Compromise is not a sign of weakness

We believe the ability and humility necessary for compromise is a reality and prerequisite for leadership. While advocacy is indispensable to the success of the UA P/VP ticket, there is a fine line between acting on passion and acting on impulse. The difference between these is defined by long-term vs. short-term thinking, respectively. While certain actions may lead to immediately beneficial results in the short-term, leaders must also be concerned with the ultimate consequences of their actions and what these will mean for their lasting impact on campus long after they are gone.

The UA P/VP should be representative of the MIT undergraduate population

An important question we should all ask ourselves when voting is: “If we could sum up all of MIT’s undergraduate culture in two people, who would they be?” While it is essentially impossible for any two individuals to claim to represent all of the undergrads, we should be confident that these people will do their very best to do so. Remember that this ticket will be considered “the undergraduate opinion” when meeting with President Reif, Chancellor Barnhart, and the various deans.

The UA must work together with other student leaders

An important feature of the UA is that it brings together various parties, such as the Dormitory Council, FSILG Councils, and Institute Committees. In many cases, these groups are accountable for dealing with matters of primary concern to their specific communities. It is often the UA’s responsibility to bring leaders of these groups together to address matters of common concern. For example, even though each council has its own specific issues related to residential life, all of them can come together through the UA to address these issues in an open and unified platform. This has proven to not only be effective in enabling the success of these groups, but has also better emphasized consistency in relaying student input to the administration.

The UA Presidency is a full-time job

A common theme across previous UA administrations has been an immense time commitment. The ticket must be prepared to spend a considerable amount of time working with administrators, student leaders, and stakeholders within MIT community. Be it at the UA Office or answering emails online, the UA P/VP must be attentive 24/7. Because the job calls for focus and dedication, candidates with other large non-academic commitments should be prepared and will be expected to reassess their priorities. One measure of effectiveness is how often they are available in the UA office, instead of having to be tracked down.

Poise, approachability, and respectability are important criteria in this selection

How an opinion is presented can make all the difference. If someone approaches you and demands your respect, would you give it to them? What about if someone shows you through their actions that they deserve it? If we want to be treated as adults by administrators, we must make the effort to demonstrate that we can behave as such. This attitude also ties into approachability; someone who understands and believes that effort goes a long way in building relationships is also likely to succeed in these relationships. If we were to walk into the UA office and express an opinion about a certain issue, we would want to feel empowered to speak to our representatives and not be dismissed.

We hope that you will keep the qualities mentioned above in your minds as you consider the different candidates.
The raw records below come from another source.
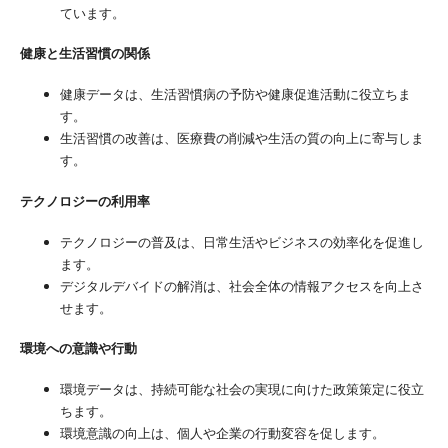
ています。
健康と生活習慣の関係
健康データは、生活習慣病の予防や健康促進活動に役立ちま
す。
生活習慣の改善は、医療費の削減や生活の質の向上に寄与しま
す。
テクノロジーの利用率
テクノロジーの普及は、日常生活やビジネスの効率化を促進し
ます。
デジタルデバイドの解消は、社会全体の情報アクセスを向上さ
せます。
環境への意識や行動
環境データは、持続可能な社会の実現に向けた政策策定に役立
ちます。
環境意識の向上は、個人や企業の行動変容を促します。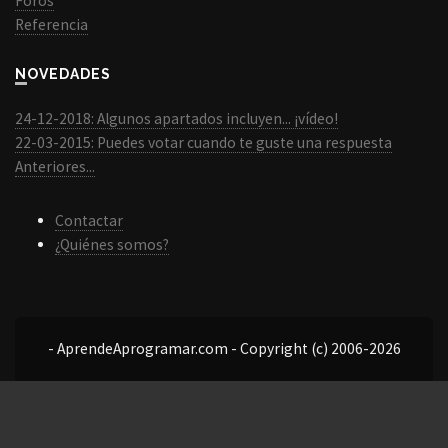
Foros
Referencia
NOVEDADES
24-12-2018: Algunos apartados incluyen... ¡vídeo!
22-03-2015: Puedes votar cuando te guste una respuesta
Anteriores...
Contactar
¿Quiénes somos?
- AprendeAprogramar.com - Copyright (c) 2006-2026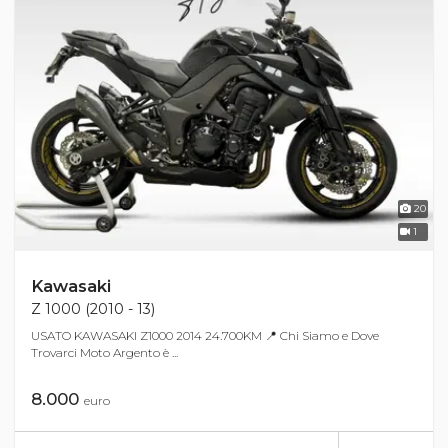
20
1
Kawasaki
Z 1000 (2010 - 13)
USATO KAWASAKI Z1000 2014 24.700KM 📍 Chi Siamo e Dove
Trovarci Moto Argento è ...
8.000
euro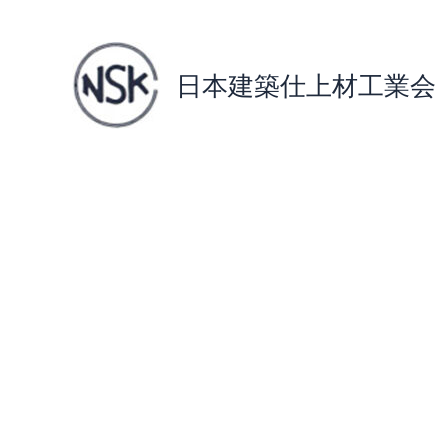
日本建築仕上材工業会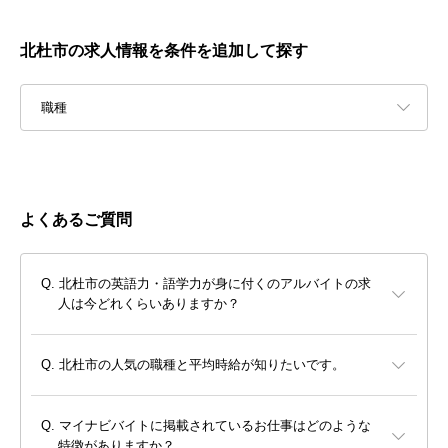
北杜市の求人情報を条件を追加して探す
職種
よくあるご質問
北杜市の英語力・語学力が身に付くのアルバイトの求
人は今どれくらいありますか？
北杜市の人気の職種と平均時給が知りたいです。
マイナビバイトに掲載されているお仕事はどのような
特徴がありますか？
This article is expressly intended to spark constructive debate among students, so that we may decide for ourselves who we believe will best represent undergraduates. We want to clarify that highlighting certain qualities in this article does not mean that these qualities have not been demonstrated in the past. We encourage every undergrad to recognize the impact of his or her opinion and vote.

Haldun Anil is the President of the Interfraternity Council. Yasmin Inam is the President of the Panhellenic Association. Both are members of the Class of 2015.